Trump’s lawyers may have written a letter to Democrats saying that the President “remains focused on fulfilling his promises to the American people” but Trump himself has shown few signs he is redirecting focus to governing.
Similar to his erratic behavior during the Mueller probe, the President has spent hours tweeting about the impeachment and lighting up the phone lines of his allies on Capitol Hill — including Senate Majority Leader Mitch McConnell.
Trump is calling the Majority Leader up to three times a day and making political threats, a source says.
McConnell has told a small number of Republicans about the President’s calls.
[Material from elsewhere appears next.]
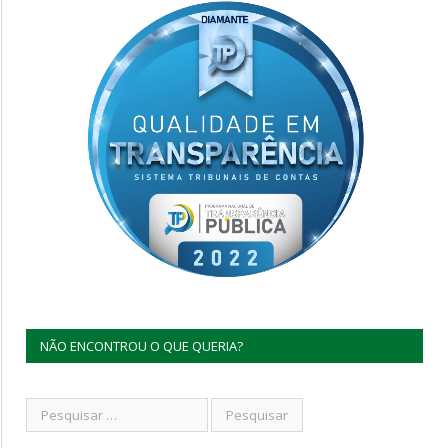
NÃO ENCONTROU O QUE QUERIA?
However, a spokesperson for McConnell has denied that Trump is increasingly leaning on the Republican leader in the Senate.
This story, based on a single anonymous source, is categorically false. Leader McConnell never said anything like this,” Doug Andres said.
Trump has been lashing out at GOP senators he sees as disloyal, according to the person familiar with the conversations, telling McConnell he will amplify attacks on those Republicans who criticize him.
McConnell faces his own dilemma of having to preserve the Republican majority in the Senate, while also placating an erratic President who demands nothing short of total loyalty. That will become harder as more details about Trump’s dealings with Ukraine trickle out.
Trump has already demonstrated his willingness to go after Republican defectors. After Sen. Mitt Romney, R-Utah, said it was “wrong and appalling” for Trump to suggest Ukraine and China investigate Joe Biden, Trump unloaded, calling Romney a “pompous ass” and suggesting Romney himself be impeached.
Trump has also been mistrustful of Republicans who are reticent to defend him publicly, often lamenting that Democrats are much better at staying in line with their party heads than his own.